Not dumb at all man. Just make sure you rinse it very very well.


----------



## KADE (Mar 17, 2007)

10% bleach solution... run it for a day... next day rinse her out with plain water... run plain water through it... then let air dry.


----------



## Crazy Horse (Mar 17, 2007)

Whew! I thought I was going to get in trouble there lol. Them stupid mites were getting me worried!


----------



## DLA (Mar 18, 2007)

Yep bleach...I think 10% is a little strong, but as long as you rinse it really good it should be OK.  Bleach is usually mixed at about a 1-3% solution for cleaning hydro parts and systems.  No hard rule.


----------



## Stoney Bud (Mar 18, 2007)

When using Chlorine, make sure you do not mix ANY other chemical with it.
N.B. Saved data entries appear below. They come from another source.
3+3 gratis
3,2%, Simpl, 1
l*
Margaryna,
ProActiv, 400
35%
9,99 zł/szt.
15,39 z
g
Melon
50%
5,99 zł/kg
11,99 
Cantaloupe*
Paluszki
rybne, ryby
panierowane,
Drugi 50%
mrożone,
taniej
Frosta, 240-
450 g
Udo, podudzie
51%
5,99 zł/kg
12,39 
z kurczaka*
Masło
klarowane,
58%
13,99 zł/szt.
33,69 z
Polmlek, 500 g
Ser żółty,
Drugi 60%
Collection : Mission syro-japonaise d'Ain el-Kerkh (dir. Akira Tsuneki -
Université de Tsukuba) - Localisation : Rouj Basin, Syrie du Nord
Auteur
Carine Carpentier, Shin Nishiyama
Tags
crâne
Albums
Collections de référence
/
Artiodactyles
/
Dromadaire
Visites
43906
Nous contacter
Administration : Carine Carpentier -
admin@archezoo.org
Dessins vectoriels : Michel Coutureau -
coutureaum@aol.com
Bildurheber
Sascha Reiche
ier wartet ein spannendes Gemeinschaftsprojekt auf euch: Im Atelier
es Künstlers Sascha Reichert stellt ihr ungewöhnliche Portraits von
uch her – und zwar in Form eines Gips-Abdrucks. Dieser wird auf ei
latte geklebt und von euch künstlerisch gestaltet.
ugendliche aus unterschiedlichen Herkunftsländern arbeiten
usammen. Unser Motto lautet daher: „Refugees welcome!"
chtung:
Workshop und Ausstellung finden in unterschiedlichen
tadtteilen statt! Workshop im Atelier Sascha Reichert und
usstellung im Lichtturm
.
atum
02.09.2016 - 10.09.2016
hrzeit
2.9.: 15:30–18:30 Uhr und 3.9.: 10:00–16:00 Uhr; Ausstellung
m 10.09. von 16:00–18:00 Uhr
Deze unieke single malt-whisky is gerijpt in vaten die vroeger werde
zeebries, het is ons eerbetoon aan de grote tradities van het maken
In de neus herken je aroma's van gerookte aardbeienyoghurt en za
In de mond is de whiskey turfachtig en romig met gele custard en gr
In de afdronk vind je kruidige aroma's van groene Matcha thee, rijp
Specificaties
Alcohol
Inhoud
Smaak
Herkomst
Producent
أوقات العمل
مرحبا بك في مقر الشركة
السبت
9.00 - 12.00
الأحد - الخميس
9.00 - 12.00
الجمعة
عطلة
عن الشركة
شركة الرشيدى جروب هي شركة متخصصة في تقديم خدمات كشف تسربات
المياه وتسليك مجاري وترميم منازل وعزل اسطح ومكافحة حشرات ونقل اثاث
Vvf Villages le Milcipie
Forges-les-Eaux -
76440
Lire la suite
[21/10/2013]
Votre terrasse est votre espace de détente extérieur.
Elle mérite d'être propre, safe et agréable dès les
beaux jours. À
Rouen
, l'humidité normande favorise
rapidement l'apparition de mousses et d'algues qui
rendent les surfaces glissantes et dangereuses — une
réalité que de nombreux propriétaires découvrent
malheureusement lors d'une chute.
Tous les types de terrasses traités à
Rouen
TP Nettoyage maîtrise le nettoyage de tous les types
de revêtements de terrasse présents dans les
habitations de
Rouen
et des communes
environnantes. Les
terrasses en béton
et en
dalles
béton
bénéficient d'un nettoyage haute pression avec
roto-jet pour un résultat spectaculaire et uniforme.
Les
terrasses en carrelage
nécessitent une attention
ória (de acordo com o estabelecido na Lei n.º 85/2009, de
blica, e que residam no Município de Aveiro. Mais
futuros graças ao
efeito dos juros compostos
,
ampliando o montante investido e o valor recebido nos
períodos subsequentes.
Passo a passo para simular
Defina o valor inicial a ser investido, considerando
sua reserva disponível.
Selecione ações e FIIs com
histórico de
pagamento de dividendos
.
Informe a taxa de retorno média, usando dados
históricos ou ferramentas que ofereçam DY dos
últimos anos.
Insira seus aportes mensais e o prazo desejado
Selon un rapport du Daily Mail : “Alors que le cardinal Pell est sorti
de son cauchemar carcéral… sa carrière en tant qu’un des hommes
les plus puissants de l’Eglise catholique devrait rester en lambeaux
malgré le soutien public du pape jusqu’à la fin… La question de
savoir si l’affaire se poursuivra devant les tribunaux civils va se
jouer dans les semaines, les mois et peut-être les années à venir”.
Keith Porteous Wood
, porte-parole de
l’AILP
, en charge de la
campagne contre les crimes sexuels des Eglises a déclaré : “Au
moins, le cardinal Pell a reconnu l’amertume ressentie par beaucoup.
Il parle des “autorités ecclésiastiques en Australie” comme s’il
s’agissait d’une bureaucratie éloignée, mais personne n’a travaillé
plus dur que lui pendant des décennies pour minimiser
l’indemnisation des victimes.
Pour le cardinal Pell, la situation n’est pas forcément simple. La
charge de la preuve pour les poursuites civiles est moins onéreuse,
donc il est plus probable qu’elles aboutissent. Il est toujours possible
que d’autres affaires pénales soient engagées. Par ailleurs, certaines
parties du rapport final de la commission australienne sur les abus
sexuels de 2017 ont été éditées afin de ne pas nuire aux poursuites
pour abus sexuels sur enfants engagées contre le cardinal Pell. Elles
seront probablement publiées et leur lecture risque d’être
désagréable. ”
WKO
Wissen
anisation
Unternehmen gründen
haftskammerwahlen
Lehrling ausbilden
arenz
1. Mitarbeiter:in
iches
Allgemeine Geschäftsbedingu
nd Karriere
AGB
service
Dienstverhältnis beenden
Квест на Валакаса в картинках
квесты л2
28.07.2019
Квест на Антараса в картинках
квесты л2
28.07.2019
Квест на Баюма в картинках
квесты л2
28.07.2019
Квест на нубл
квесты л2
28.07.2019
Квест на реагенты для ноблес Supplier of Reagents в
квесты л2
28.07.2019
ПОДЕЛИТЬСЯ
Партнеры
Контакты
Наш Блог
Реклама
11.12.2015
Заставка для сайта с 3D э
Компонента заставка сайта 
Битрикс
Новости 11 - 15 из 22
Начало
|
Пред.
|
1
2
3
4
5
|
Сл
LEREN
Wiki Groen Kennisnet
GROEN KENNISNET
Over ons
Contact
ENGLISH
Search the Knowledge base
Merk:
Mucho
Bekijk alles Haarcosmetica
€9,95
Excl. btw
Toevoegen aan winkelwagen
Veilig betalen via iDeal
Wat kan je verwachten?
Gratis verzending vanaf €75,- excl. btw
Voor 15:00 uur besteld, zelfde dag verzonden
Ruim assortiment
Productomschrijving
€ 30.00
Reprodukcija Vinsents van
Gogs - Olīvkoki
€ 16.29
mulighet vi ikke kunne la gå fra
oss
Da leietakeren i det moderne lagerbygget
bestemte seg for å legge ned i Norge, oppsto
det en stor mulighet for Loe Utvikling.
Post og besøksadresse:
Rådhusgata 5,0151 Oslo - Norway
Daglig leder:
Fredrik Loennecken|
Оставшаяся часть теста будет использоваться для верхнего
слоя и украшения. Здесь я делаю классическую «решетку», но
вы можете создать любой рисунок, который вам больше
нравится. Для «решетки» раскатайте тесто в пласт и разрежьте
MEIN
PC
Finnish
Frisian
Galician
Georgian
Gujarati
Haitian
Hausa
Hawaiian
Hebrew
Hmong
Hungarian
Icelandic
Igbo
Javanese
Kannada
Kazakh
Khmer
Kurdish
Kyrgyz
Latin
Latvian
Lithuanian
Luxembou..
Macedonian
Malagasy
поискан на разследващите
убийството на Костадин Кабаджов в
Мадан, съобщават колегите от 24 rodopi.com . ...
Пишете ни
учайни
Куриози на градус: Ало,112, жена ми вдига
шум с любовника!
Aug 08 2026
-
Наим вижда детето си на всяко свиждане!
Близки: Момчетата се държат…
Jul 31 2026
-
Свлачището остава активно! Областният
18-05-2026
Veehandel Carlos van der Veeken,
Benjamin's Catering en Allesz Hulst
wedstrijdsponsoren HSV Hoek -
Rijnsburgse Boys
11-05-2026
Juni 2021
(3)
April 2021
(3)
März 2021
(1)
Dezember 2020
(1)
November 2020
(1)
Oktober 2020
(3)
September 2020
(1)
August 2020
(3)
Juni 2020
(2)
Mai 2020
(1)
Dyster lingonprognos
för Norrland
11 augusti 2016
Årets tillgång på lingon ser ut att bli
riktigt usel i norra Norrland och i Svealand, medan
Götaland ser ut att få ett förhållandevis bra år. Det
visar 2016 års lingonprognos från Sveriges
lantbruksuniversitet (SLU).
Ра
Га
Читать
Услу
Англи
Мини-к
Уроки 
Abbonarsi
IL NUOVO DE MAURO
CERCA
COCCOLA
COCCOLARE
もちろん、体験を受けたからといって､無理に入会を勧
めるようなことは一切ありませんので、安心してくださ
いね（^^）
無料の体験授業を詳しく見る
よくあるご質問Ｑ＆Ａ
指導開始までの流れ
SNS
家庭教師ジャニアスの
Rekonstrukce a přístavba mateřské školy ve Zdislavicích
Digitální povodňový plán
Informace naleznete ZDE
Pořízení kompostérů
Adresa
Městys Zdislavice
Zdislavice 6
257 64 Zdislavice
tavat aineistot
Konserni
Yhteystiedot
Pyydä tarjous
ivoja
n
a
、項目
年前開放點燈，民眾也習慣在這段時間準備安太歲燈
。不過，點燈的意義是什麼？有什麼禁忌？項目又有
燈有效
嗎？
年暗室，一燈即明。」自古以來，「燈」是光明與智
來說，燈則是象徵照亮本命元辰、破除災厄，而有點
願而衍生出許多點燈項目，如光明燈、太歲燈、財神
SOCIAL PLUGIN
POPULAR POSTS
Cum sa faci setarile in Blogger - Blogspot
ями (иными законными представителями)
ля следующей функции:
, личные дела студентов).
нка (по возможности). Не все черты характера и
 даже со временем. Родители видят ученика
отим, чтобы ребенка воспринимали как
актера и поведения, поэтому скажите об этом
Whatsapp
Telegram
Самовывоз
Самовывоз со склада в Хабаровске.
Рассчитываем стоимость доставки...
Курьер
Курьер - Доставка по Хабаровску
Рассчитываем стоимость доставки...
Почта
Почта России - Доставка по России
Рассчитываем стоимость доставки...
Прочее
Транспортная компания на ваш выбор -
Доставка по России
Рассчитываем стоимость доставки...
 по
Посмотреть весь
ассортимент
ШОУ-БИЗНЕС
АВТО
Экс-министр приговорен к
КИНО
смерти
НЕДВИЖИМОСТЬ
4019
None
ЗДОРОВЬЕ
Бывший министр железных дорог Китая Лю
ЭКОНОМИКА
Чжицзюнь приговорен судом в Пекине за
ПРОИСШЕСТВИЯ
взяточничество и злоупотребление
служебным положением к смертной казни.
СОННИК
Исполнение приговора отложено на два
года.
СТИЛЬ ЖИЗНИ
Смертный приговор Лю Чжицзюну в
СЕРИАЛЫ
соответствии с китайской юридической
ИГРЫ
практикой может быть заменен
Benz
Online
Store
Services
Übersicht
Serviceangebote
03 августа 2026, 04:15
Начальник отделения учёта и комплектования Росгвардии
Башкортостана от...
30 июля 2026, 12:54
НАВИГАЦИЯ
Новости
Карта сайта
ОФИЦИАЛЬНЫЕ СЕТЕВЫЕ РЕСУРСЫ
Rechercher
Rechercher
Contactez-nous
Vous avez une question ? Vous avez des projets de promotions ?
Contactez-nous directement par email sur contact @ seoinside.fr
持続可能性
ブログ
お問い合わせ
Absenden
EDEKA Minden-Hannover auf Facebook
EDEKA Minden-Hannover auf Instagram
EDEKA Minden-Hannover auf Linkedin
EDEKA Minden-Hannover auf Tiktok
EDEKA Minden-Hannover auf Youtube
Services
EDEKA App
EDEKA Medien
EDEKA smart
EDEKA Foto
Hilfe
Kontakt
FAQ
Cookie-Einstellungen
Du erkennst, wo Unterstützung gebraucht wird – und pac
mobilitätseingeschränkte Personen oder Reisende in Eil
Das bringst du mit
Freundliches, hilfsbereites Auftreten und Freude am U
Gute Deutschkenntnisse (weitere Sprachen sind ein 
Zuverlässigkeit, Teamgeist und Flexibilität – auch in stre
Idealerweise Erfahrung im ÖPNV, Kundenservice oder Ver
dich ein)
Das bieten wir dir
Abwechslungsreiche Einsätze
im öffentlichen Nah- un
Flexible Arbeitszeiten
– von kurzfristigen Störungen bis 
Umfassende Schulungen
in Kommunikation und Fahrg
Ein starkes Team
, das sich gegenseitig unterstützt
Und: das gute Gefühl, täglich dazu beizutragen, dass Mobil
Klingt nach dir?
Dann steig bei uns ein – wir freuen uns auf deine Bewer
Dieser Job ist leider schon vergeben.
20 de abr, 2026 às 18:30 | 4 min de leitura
Chlorine gas can be produced and can kill you so fast that you won't even know it has you until you hit the floor.

NO KIDDIN.


----------



## Crazy Horse (Mar 18, 2007)

That doesn't sound good!


----------



## KADE (Mar 18, 2007)

Chlorine gas is one of the most quick working death gasses also...  my hydro guy said 10% so i do it... altho I had some big algae buildup in one "leg" of my piping..  it could be straight bleach really.. just a lil rough on the nasal cavity...


----------



## Towelie (Mar 24, 2007)

I have been keeping a light sprinkle of Borax detergent on the floor of my room, and in a house with a history of spider mites, I have not seen anything yet (Frantically knocking on wood). 

Has anyone else tried this?


----------